Illegal Body Parts Scheme Likely to Set Off Lawsuits
By Brittany Golledge
Published on January 27, 2006
Patricia Battisti is one of 41 patients who received a letter last December from the North Shore-Long Island Jewish Health System, warning that tissue parts used in their surgeries had been obtained from body parts that were not adequately screened or sterilized for disease, and may even have been obtained illegally from the dead without consent from their families.
Battisti underwent back surgery in early 2005 after a car accident injury and almost a year later, was informed by the Jewish Health System that she may be at risk for various viruses, including syphilis, HIV, and hepatitis.

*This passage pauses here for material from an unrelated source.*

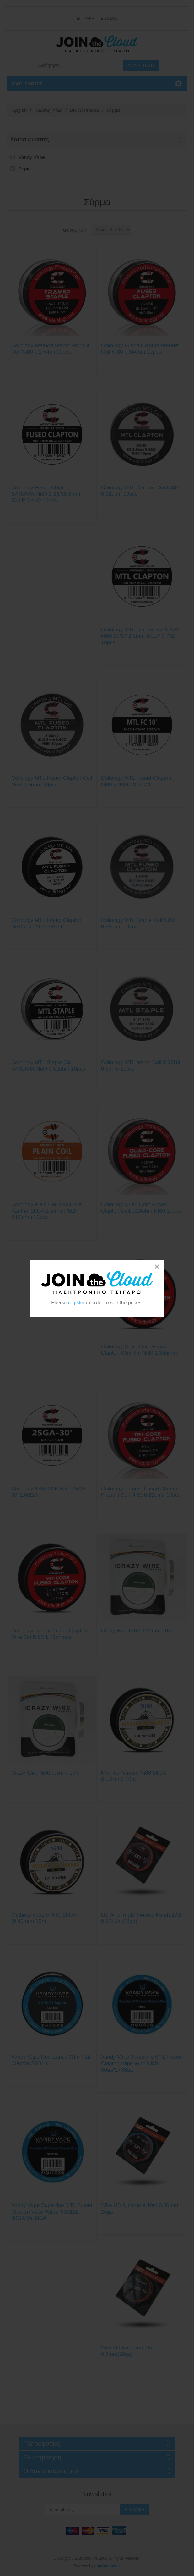  What do you see at coordinates (85, 18) in the screenshot?
I see `Εγγραφή` at bounding box center [85, 18].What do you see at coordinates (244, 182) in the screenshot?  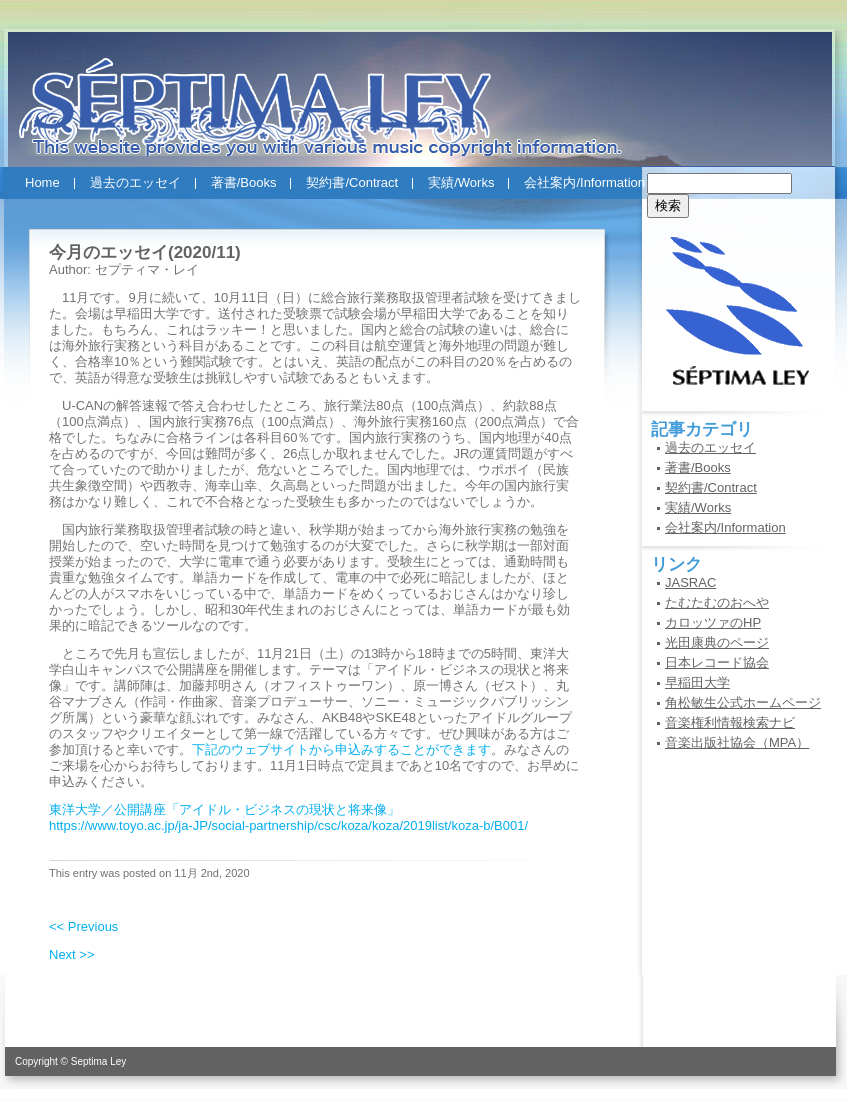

Battisti is the first patient to announce plans to sue after a recent blood test revealed that she was exposed to syphilis.
Authorities believe that the body parts scheme can be traced back to two men who allegedly paid off funeral homes to acquire bone and skin from corpses without consent from the families of the dead. According to investigators, paperwork submitted to tissue banks had also been doctored to indicate that the dead were healthier and younger.
Hospital representatives have called Battisti's allegations unfounded, denying the link between Battisti's syphilis and the cadaver bone and shifting responsibility to the tissue banks, which they allege are responsible for screening all products shipped to the hospital.